Le Temps de la médecine : Souffrances de soignants
« JE RÊVE qu'un étudiant en psychiatrie s'empare du problème et fasse une étude documentée », lâche le Dr Yves Léopold. Ce médecin généraliste d'Avignon est l'auteur d'une première enquête étonnante sur le suicide des médecins français, que ses pairs du conseil de l'Ordre du Vaucluse lui avaient confiée.
L'enquête du Dr Léopold a démarré à partir du constat alarmant de 11 suicides sur 22 décès de médecins actifs (moins de 65 ans) recensés dans le département du Vaucluse sur une période de cinq ans. Le généraliste a donc interrogé l'ensemble des Ordres départementaux pour connaître l'incidence du suicide dans les décès des médecins de moins de 65 ans dans les cinq dernières années. « Seulement 26 départements ont répondu de manière satisfaisante », regrette le Dr Léopold. Il a dû écarter les statistiques non fiables ainsi que les grands départements où la méconnaissance des praticiens décédés rendait impossible une identification certaine de la cause de leur mort. Les départements ruraux étaient, de fait, surreprésentés car ils ont fourni davantage de « renseignements exploitables ». Cependant, le Dr Léopold estime que, s'il y a un biais, il n'est pas rédhibitoire, car le taux élevé de suicides du Vaucluse « parmi une population essentiellement urbaine » contredit, selon lui, l'hypothèse d'une surexposition des médecins de campagne au risque de suicide.
A partir des données parcellaires recueillies, le Dr Léopold a répertorié sur cinq ans 69 suicides sur 492 décès, au sein d'une population totale de 42 137 médecins actifs répartis sur 26 départements. « L'incidence du suicide sur ces données incomplètes mais sur un effectif important est donc de 14 % », conclut son étude en octobre 2003, tandis que le taux d'incidence du suicide était de 5,6 % des décès dans la population générale en 1999, pour la population d'âge comparable (de 35 à 65 ans). « Bien sûr, la comparaison souffre du fait qu'une partie de cette population n'est pas active, contrairement à la cohorte médicale », admet l'auteur de l'enquête. Il retient néanmoins que « l'étude faite, malgré ses imperfections, confirme bien qu'existe un problème authentique de suicide chez les médecins ». En revanche, « les chiffres recueillis sont trop imprécis pour pouvoir établir quelles sont les activités les plus exposées, quel est le sexe le plus menacé, quelles tranches d'âge sont atteintes », ou quels modes d'exercice sont les plus concernés.
Des marqueurs de risque.
Le Dr Léopold a pu simplement constater que les caractéristiques des 11 suicides du Vaucluse « concordent sur plusieurs plans » avec des études britanniques et américaines de 2001. Dans le département du Dr Léopold, « les médecins les plus touchés sont des femmes, le plus souvent psychiatres, généralistes, anesthésistes ou ophtalmologues ». Son étude invoque « la solitude de l'exercice professionnel, la difficulté bien connue des praticiens à passer du rôle de soignant à celui de soigné, les pressions administratives et le rythme excessif de l'activité ».
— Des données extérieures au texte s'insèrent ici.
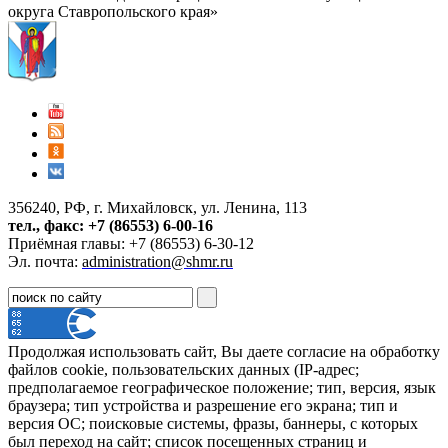
округа Ставропольского края»
356240, РФ, г. Михайловск, ул. Ленина, 113
тел., факс: +7 (86553) 6-00-16
Приёмная главы: +7 (86553) 6-30-12
Эл. почта:
administration@shmr.ru
Продолжая использовать сайт, Вы даете согласие на обработку
файлов cookie, пользовательских данных (IP-адрес;
предполагаемое географическое положение; тип, версия, язык
браузера; тип устройства и разрешение его экрана; тип и
версия ОС; поисковые системы, фразы, баннеры, с которых
был переход на сайт; список посещенных страниц и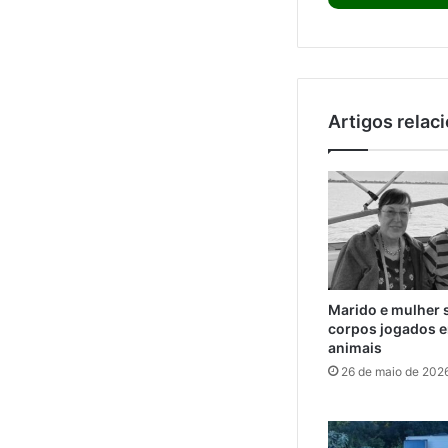
Artigos relac
Marido e mulher 
corpos jogados e
animais
26 de maio de 202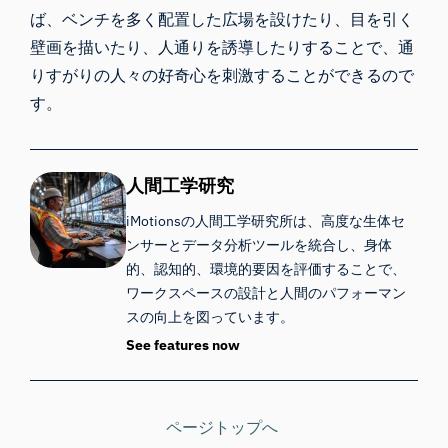
ば、ベンチを多く配置した広場を設けたり、目を引く
壁画を描いたり、人通りを誘導したりすることで、通
りすがりの人々の好奇心を刺激することができるので
す。
人間工学研究
iMotionsの人間工学研究所は、高度な生体セ
ンサーとデータ分析ツールを統合し、身体
的、認知的、環境的要因を評価することで、
ワークスペースの設計と人間のパフォーマン
スの向上を図っています。
See features now
ページトップへ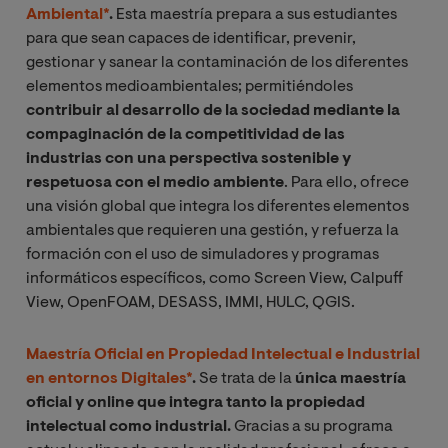
Ambiental*
.
Esta maestría prepara a sus estudiantes
para que sean capaces de identificar, prevenir,
gestionar y sanear la contaminación de los diferentes
elementos medioambientales; permitiéndoles
contribuir al desarrollo de la sociedad mediante la
compaginación de la competitividad de las
industrias con una perspectiva sostenible y
respetuosa con el medio ambiente
. Para ello, ofrece
una visión global que integra los diferentes elementos
ambientales que requieren una gestión, y refuerza la
formación con el uso de simuladores y programas
informáticos específicos, como Screen View, Calpuff
View, OpenFOAM, DESASS, IMMI, HULC, QGIS.
Maestría Oficial
en Propiedad Intelectual e Industrial
en entornos Digitales*
.
Se trata de la
única maestría
oficial y online que integra tanto la propiedad
intelectual como industrial.
Gracias a su programa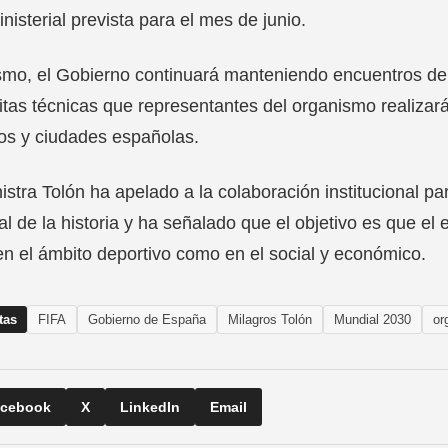
inisterial prevista para el mes de junio.
mo, el Gobierno continuará manteniendo encuentros de 
sitas técnicas que representantes del organismo realizar
os y ciudades españolas.
istra Tolón ha apelado a la colaboración institucional p
l de la historia y ha señalado que el objetivo es que el
en el ámbito deportivo como en el social y económico.
tas
FIFA
Gobierno de España
Milagros Tolón
Mundial 2030
or
cebook
X
LinkedIn
Email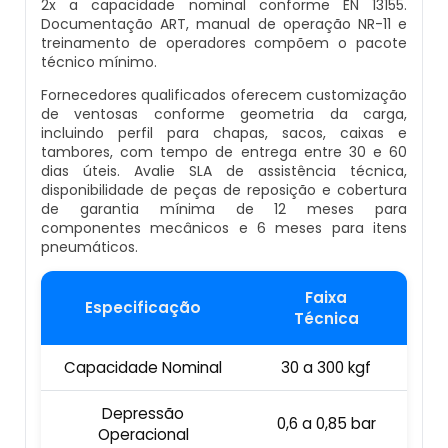
2x a capacidade nominal conforme EN 13155.
Empresa De Datador Inkjet
Documentação ART, manual de operação NR-11 e
treinamento de operadores compõem o pacote
Esteira Alimentadora
técnico mínimo.
Máquina Datadora Preço
Fornecedores qualificados oferecem customização
Seladora Contínua Com Datador
de ventosas conforme geometria da carga,
Máquina Datadora Automática
incluindo perfil para chapas, sacos, caixas e
tambores, com tempo de entrega entre 30 e 60
Maquina Contadora
dias úteis. Avalie SLA de assistência técnica,
Datador De Potes Tampas E Rótulos
disponibilidade de peças de reposição e cobertura
Seladora Rotativa Contínua
de garantia mínima de 12 meses para
Manutenção De Datador De Caixa
componentes mecânicos e 6 meses para itens
pneumáticos.
Balança Linear
Datador Automático De Embalagens
Faixa
Especificação
Seladoras Automáticas Com Data
Técnica
Datador Com Esteira
Pesadora
Capacidade Nominal
30 a 300 kgf
Datador De Embalagens Automático
Embaladora De Feijão
Depressão
0,6 a 0,85 bar
Operacional
Datador Hot Stamping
A défaut d'avoir réalisé une étude à caractère scientifique, le Dr Léopold a au moins incité l'Ordre du Vaucluse à créer une cellule préventive pour aider en amont les médecins susceptibles de descendre une mauvaise pente. L'Amicale des psychiatres du Vaucluse a listé « des marqueurs de risques » ou « clignotants », tels que : les problèmes financiers (dont retard de paiement de la cotisation ordinale et à la Carmf, la caisse de retraite des médecins libéraux), divorce, alcoolisme, problèmes ordinaux ou judiciaires, maladie mentale et handicap physique.
La cellule d'entraide ordinale intervient dès lors qu'un médecin cumule deux de ces clignotants. Après le suicide d'un médecin qui avait eu un contact positif avec cette cellule plusieurs mois auparavant, le Dr Léopold se demande s'il ne faut pas faire de la prévention « beaucoup plus en amont », au niveau de la formation et/ou par la « création d'un service de médecine du travail pour les médecins libéraux ».